## Directions
Only lines holding the string "Hong" are wanted; copy each one from the material.

## Given records

»»

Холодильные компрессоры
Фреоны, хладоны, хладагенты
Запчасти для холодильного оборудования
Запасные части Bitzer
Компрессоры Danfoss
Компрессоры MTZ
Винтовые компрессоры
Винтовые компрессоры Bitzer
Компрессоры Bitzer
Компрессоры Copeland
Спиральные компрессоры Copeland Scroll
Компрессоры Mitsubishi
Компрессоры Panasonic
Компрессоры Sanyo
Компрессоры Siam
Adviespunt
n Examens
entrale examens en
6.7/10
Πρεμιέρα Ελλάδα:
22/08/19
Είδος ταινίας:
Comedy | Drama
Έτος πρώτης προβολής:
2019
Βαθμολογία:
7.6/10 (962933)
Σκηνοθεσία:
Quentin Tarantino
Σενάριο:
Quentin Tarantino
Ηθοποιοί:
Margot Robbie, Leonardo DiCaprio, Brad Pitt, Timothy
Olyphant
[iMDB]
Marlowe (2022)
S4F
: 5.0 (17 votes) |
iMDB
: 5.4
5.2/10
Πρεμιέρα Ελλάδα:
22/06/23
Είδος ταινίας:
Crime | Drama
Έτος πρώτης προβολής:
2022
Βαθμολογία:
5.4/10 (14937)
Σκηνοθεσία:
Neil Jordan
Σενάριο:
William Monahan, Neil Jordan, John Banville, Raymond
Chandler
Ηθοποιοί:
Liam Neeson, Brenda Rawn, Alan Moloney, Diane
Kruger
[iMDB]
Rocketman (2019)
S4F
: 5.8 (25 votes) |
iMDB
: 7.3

««
»»

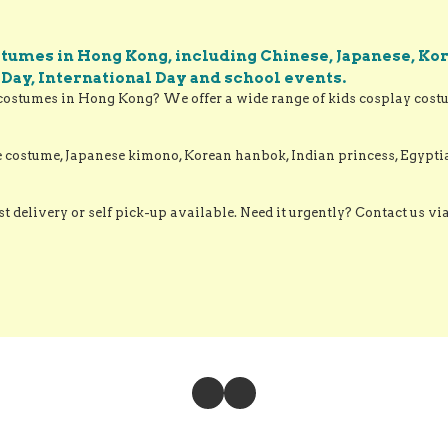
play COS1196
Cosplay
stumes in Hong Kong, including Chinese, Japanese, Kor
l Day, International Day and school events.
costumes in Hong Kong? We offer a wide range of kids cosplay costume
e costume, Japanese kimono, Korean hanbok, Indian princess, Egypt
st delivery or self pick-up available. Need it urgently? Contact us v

««

## Answer for this exercise
stumes in Hong Kong, including Chinese, Japanese, Kor
costumes in Hong Kong? We offer a wide range of kids cosplay costume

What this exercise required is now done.